Huit heures du matin, un dimanche. Il fait plutôt bon aujourd'hui de ce que je peux entre apercevoir à travers les volets. Mais où est-ce que je suis ? Pas chez moi c'est sur, les draps grattent et sentent la lessive bon marché. Et qui c'est ce type ? Constant que lui comme moi sommes nus, je ne tarde pas à comprendre ce qu'il s'est passé. J'ai sans doute encore trop bu, je me suis fait draguer par un type pas trop laid et j'ai dis oui. Et résultat, voilà que comme la plus part des dimanches matins je me retrouve dans le lit d'un inconnu. Qui ronfle en plus. Je l'observe un moment. Mignon dans son genre, même s'il a l'air d'être une espèce de gigolo dansant en string sur une estrade dans une boite gay. J'aime bien m'imaginer la vie des inconnus dans ma tête, en faire un scénario. Mais au moins ce matin je n'aurais pas à lui faire le coup des croissants, je vais pouvoir partir en douce comme un voleur sans lui dire ni bonjour, ni au revoir, ni merde, ni rien.

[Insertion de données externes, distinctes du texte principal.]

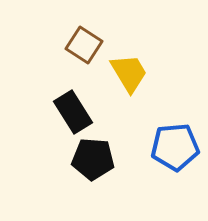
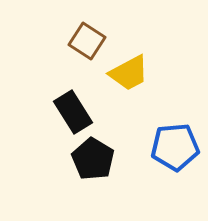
brown square: moved 3 px right, 4 px up
yellow trapezoid: rotated 93 degrees clockwise
black pentagon: rotated 27 degrees clockwise
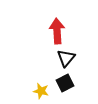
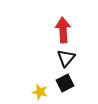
red arrow: moved 6 px right, 1 px up
yellow star: moved 1 px left, 1 px down
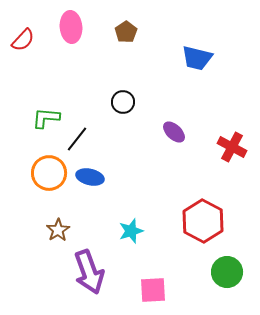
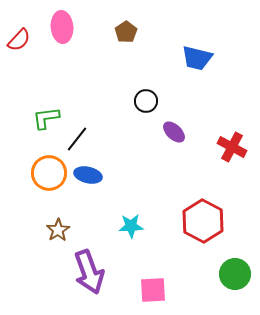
pink ellipse: moved 9 px left
red semicircle: moved 4 px left
black circle: moved 23 px right, 1 px up
green L-shape: rotated 12 degrees counterclockwise
blue ellipse: moved 2 px left, 2 px up
cyan star: moved 5 px up; rotated 15 degrees clockwise
green circle: moved 8 px right, 2 px down
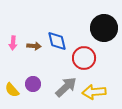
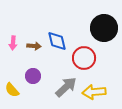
purple circle: moved 8 px up
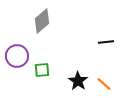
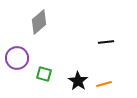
gray diamond: moved 3 px left, 1 px down
purple circle: moved 2 px down
green square: moved 2 px right, 4 px down; rotated 21 degrees clockwise
orange line: rotated 56 degrees counterclockwise
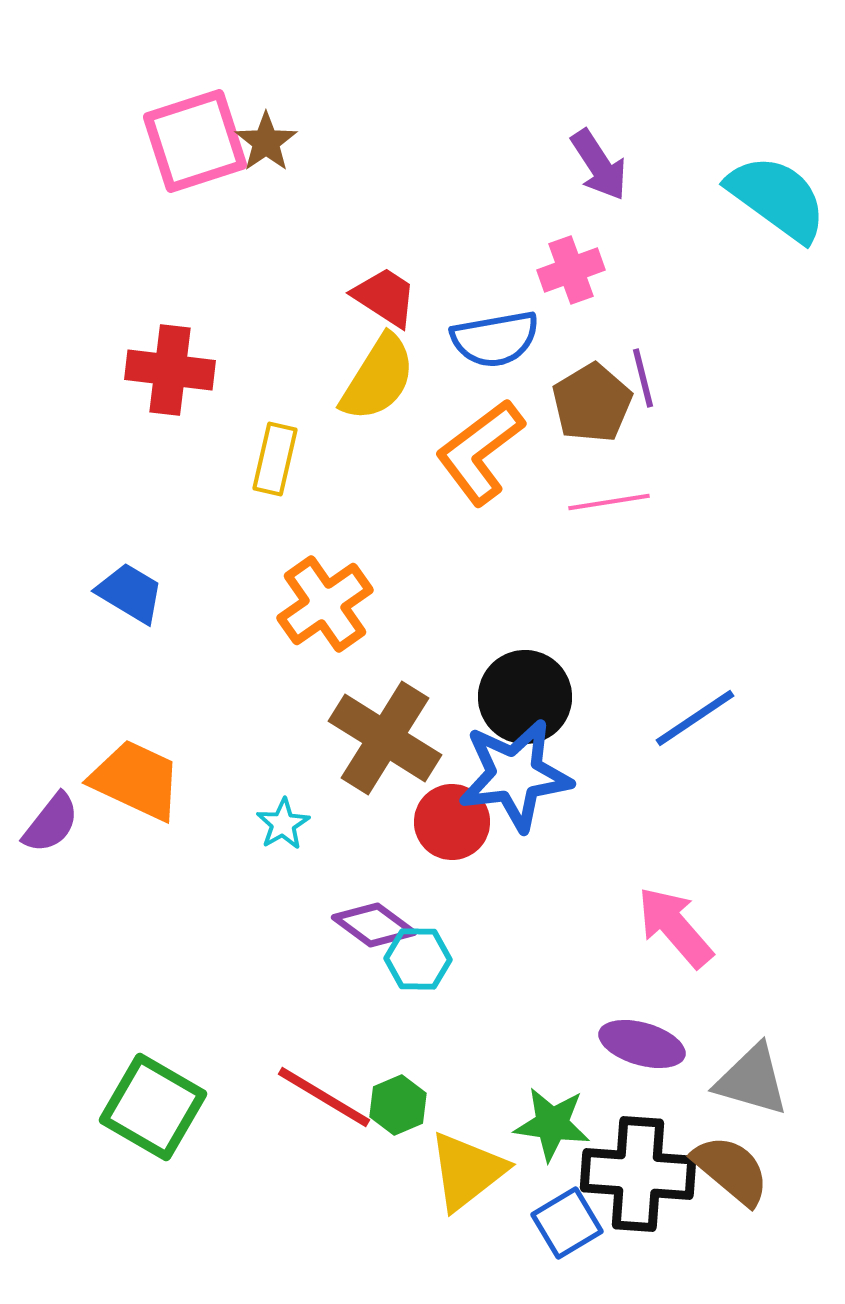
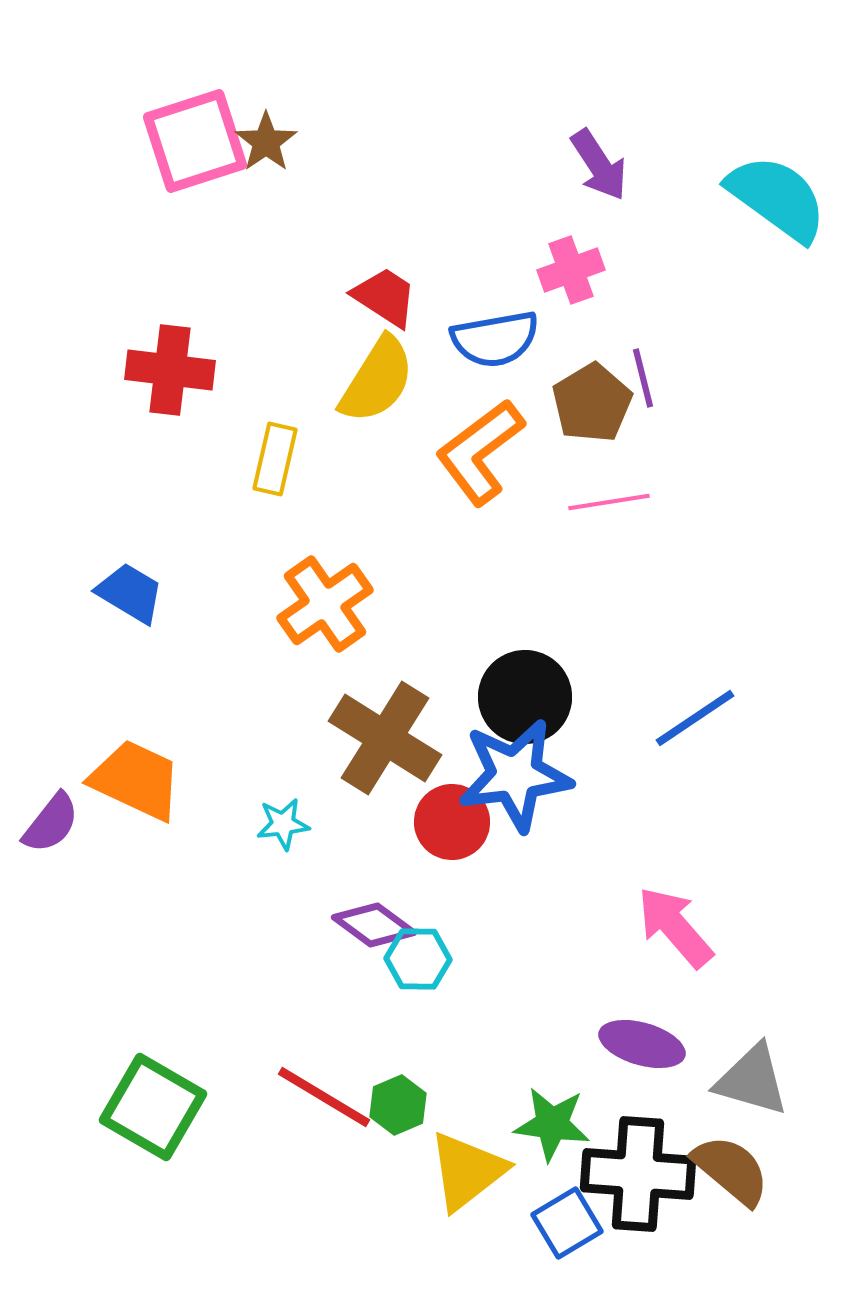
yellow semicircle: moved 1 px left, 2 px down
cyan star: rotated 24 degrees clockwise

Mes vêtements traînent par terre. Un jean slim délavé et troué, des talons hauts et un petit top noir. Simple, mais efficace je pense. Je rassemble mes affaires, me rhabille à la vas vite et enfile mon blouson de cuir noir. Et avant de sortir du minuscule appartement mal rangé de mon bel inconnu d'hier soir, je lui lance un dernier regard.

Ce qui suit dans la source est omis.